BCS and airborne speech are different types of signals with different properties. For example, while the frequency response of BCS may be degraded in comparison to airborne speech, BCS exhibits other characteristics such as resilience to noise (e.g., as a result of passive acoustics of an audio device and/or active acoustics of the audio device, such as active noise reduction (ANR)) that may be important to the function of multimodal speech processing systems in wearable audio devices for tasks such as voice communications, augmented hearing, voice commands, or user identification. It is to be understood that airborne speech may, in some cases, include a relatively small amount of BCS. Multimodal systems may be capable of using both airborne speech and BCS for speech processing. These multimodal speech processing systems may be implemented using machine-learning models trained to produce clean speech from noisy BCS and/or noisy airborne speech signals. While a large corpora of airborne speech exists for the purpose of training machine-learning models for multimodal speech processing, there is a relative paucity of BCS corpora.
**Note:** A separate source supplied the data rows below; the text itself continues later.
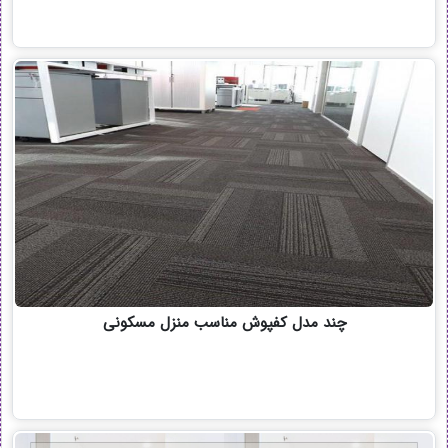
چند مدل کفپوش مناسب منزل مسکونی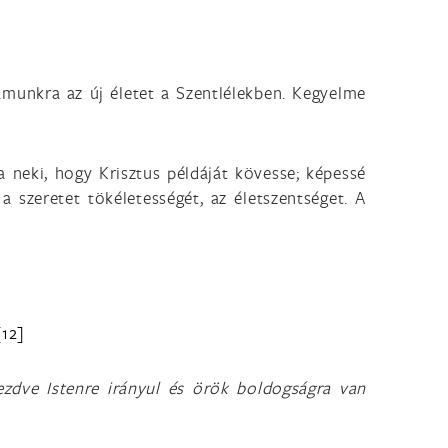
munkra az új életet a Szentlélekben. Kegyelme
a neki, hogy Krisztus példáját kövesse; képessé
a szeretet tökéletességét, az életszentséget. A
[12]
kezdve Istenre irányul és örök boldogságra van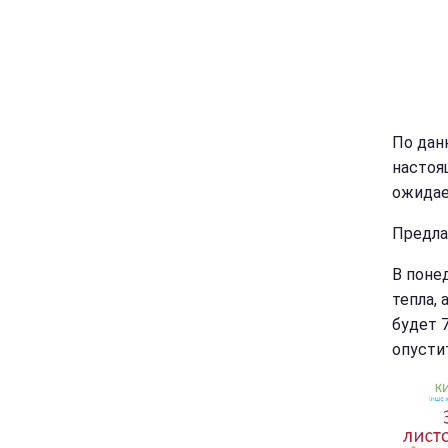
По дан
настоя
ожидае
Предла
В поне
тепла, 
будет 
опустит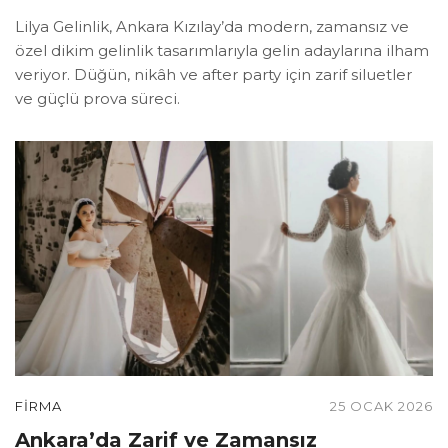
Lilya Gelinlik, Ankara Kızılay’da modern, zamansız ve
özel dikim gelinlik tasarımlarıyla gelin adaylarına ilham
veriyor. Düğün, nikâh ve after party için zarif siluetler
ve güçlü prova süreci.
FIRMA
25 OCAK 2026
Ankara’da Zarif ve Zamansız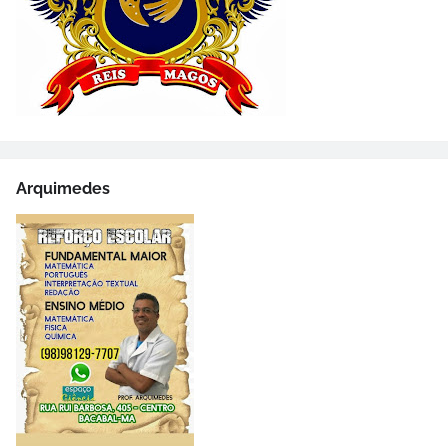
Arquimedes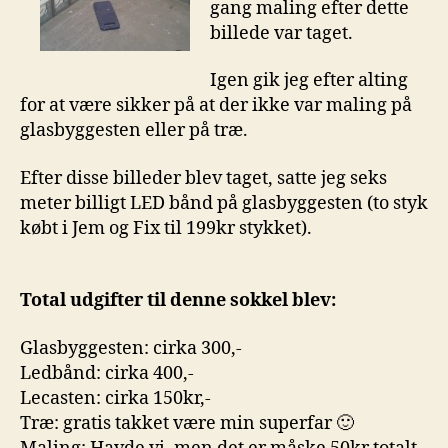
gang maling efter dette
billede var taget.
Igen gik jeg efter alting
for at være sikker på at der ikke var maling på
glasbyggesten eller på træ.
Efter disse billeder blev taget, satte jeg seks
meter billigt LED bånd på glasbyggesten (to styk
købt i Jem og Fix til 199kr stykket).
Total udgifter til denne sokkel blev:
Glasbyggesten: cirka 300,-
Ledbånd: cirka 400,-
Lecasten: cirka 150kr,-
Træ: gratis takket være min superfar 🙂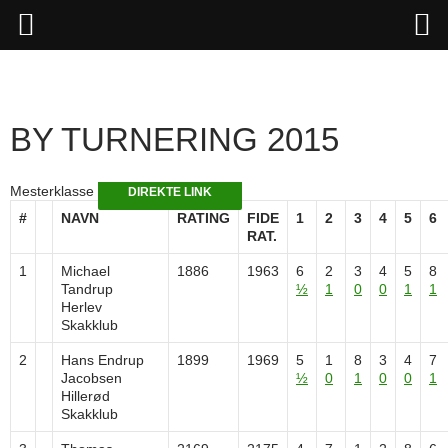
Hop
til
indhold
BY TURNERING 2015
Mesterklasse
DIREKTE LINK
#
NAVN
RATING
FIDE
1
2
3
4
5
6
RAT.
1
Michael
1886
1963
6
2
3
4
5
8
Tandrup
½
1
0
0
1
1
Herlev
Skakklub
2
Hans Endrup
1899
1969
5
1
8
3
4
7
Jacobsen
½
0
1
0
0
1
Hillerød
Skakklub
Obtaining BCS for training machine-learning models for use in multimodal speech processing systems may often involve relatively expensive and time-consuming data collection. In some cases, a relatively large amount of users (e.g., 50 or more people) may be gathered and each spend time in a specialized location (e.g., an anechoic chamber) doing various precise measurements of self-speech for a specific audio device model, such that a library of BCS may be generated and used to train machine-learning models for multimodal speech processing. This expensive and time-consuming data collection is often the primary bottleneck for developing multimodal speech processing systems for audio devices (e.g., wearable audio devices), especially as different audio devices have different designs/configurations and characteristics (e.g., acoustics), and therefore typically benefit from BCS collected specifically using a particular audio device model. The transfer function between airborne speech (e.g., captured with an outside sensor of an audio device) and BCS (e.g., captured with an internal sensor of the audio device) may be nonlinear, time-varying, user-specific, and/or device model-specific. As such, each audio device model that will utilize a machine-learning model for use in multimodal speech processing systems may usually use its own unique set of BCS data for training machine-learning models for use in multimodal speech processing systems.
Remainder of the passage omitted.